Photo: Todd J. Steele

Todd J. Steele

 

But developing new seed varieties takes time, not to mention the laborious process of helping farmers adopt new practices on a scale that could positively impact the population of a bird that breeds in some of the most fertile agricultural lands on the continent. “The key we haven’t been able to find is how to make cropland more friendly for nesting pintails,” Adair explains. “Is there something we can discover that can be widely adopted? So far, that’s been elusive.”

If solutions can’t be found, hunters could pay an unwelcome price. Pintail harvest limits have already been cut, and based on the 2022 survey estimates, “we just missed having a closed season on pintails in 2023−24,” explains Adair. “That was pretty shocking.”

It was a close call, but there is reason to be optimistic that pintail numbers will rise in the short term. As of press time, much of Prairie Canada was still on the dry side, but snowpack in the Dakotas was in great shape.
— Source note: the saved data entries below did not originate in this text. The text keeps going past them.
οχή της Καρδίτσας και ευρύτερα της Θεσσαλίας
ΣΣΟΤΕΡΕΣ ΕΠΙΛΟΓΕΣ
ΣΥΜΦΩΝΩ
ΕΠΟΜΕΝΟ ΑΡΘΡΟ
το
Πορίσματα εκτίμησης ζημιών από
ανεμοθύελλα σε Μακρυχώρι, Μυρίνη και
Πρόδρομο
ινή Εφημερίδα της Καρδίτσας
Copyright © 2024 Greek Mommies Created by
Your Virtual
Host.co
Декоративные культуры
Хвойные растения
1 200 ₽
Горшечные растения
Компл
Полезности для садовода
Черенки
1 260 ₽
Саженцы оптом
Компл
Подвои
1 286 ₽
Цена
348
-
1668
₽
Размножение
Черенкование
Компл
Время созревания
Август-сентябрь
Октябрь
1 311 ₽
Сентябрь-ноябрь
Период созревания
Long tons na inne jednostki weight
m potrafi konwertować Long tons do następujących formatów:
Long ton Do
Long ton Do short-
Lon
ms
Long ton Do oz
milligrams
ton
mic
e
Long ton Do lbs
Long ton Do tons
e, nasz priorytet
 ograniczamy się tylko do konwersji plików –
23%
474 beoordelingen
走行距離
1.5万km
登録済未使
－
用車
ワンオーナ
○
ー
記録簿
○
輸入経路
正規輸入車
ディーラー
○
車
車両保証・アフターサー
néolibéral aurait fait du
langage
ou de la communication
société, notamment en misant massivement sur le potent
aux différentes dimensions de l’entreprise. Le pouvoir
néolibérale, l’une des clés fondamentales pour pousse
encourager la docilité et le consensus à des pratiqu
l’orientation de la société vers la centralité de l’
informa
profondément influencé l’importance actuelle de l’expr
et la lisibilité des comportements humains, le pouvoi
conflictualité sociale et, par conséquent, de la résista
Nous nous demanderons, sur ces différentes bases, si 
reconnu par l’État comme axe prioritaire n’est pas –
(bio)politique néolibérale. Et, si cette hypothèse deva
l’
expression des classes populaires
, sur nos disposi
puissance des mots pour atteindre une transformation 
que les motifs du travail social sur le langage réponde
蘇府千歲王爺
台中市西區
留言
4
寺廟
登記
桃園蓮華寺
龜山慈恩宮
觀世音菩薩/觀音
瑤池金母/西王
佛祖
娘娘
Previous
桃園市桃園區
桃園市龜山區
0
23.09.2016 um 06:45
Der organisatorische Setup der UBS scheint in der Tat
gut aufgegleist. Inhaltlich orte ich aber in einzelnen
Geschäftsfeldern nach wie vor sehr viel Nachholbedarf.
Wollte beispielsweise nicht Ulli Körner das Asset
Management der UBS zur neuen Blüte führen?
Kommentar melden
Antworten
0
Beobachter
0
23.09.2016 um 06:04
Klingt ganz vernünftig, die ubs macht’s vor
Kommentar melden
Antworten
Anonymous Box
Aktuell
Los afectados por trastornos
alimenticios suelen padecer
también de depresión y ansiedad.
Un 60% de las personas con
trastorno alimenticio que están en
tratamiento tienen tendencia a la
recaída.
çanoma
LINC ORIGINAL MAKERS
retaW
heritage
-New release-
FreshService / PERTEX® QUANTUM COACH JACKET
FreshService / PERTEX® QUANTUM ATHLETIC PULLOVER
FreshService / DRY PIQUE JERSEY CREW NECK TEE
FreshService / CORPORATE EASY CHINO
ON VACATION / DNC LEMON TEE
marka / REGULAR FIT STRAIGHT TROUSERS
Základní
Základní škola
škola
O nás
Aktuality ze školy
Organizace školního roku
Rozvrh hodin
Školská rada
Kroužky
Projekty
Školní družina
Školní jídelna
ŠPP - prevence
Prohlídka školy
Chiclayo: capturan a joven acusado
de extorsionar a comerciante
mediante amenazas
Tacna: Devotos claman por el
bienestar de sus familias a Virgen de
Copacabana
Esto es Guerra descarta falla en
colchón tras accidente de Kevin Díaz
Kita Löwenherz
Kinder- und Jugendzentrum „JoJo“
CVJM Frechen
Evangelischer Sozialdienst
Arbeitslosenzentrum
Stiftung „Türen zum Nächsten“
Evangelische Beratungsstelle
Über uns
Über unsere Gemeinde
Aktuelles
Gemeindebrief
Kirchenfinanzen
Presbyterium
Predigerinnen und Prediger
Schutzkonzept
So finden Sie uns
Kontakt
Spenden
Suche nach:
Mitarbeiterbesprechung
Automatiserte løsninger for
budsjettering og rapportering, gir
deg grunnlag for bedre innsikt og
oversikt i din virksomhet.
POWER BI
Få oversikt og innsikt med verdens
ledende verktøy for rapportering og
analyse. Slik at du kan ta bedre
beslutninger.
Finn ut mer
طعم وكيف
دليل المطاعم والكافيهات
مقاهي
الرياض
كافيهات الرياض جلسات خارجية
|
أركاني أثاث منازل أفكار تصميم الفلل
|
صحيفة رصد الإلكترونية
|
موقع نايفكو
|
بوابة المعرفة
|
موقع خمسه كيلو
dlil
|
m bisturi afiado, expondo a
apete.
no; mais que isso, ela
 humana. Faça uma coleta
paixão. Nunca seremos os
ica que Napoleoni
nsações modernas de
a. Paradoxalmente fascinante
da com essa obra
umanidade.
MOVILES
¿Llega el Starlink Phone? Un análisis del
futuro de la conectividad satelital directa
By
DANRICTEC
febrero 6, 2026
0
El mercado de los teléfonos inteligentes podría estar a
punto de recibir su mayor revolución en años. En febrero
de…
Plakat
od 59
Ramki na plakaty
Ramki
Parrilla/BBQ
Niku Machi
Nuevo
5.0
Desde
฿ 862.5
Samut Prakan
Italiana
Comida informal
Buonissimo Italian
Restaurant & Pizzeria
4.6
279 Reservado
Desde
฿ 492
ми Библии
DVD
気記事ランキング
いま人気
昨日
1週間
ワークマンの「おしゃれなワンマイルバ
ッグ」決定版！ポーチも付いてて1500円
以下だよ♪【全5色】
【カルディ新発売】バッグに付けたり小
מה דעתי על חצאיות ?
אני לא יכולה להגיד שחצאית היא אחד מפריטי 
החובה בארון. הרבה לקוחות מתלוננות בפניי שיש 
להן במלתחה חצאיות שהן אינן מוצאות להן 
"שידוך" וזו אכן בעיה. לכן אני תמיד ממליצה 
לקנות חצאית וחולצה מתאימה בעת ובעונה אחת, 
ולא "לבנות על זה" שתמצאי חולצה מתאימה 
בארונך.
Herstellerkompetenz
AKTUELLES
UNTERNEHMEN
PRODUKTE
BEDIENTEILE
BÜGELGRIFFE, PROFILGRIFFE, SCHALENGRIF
It augers well for the upcoming pintail breeding season. “With a good portion of the prairies being wet last spring, we dodged that bullet of a closed season,” Adair notes. “I think pintails are going to bounce back a bit this spring if we have enough water on the prairies.” And that may be as good as it gets for the next few years.

But miracles happen. Wet years could return. Breakthroughs in crop science are announced every day. And until some quantum leap in crop varieties or farming methodology occurs, the hard work of conservation will hold back the dam on pintail numbers. That means doing more of what Ducks Unlimited is already doing: working with every farmer and rancher we can, talking to every policymaker who will listen, and fighting for every acre of wetlands.

Photo: Tony Bynum/imagesonthewildside.com

Tony Bynum/IMAGESONTHEWILDSIDE.COM

 

Hunters also have an important role to play in a recalibrated relationship with the northern pintail. The challenges facing this revered duck are significant. A sober view of its plight should prompt waterfowlers to consider a new possibility. “The declines aren’t as steep anymore,” Devries explains. “If we can’t work out the productivity issues, it may be that pintails simply level out.” If that’s the case, duck hunters and other waterfowl enthusiasts will be the ones to adapt to a new reality.

Which shifts some of the burden south from Prairie Canada and the greater Prairie Pothole Region to that Arkansas pit blind, where the sight of seven pintails winging overhead struck my pals and me silent. Looking back, I’m optimistic that our silence wasn’t only in the hope that those birds would circle back to our decoys, but also a sort of pledge that we wouldn’t give up on the pintail in general.

A new pintail paradigm may mean that hunters learn to leave the field not with a heavy bag, but with a full heart. Those empty rings on the duck strap are there to remind us of the ebb and flow of waterfowl populations and to prompt us to recommit ourselves to conservation efforts that will make our world a little more inviting for the world’s most elegant duck.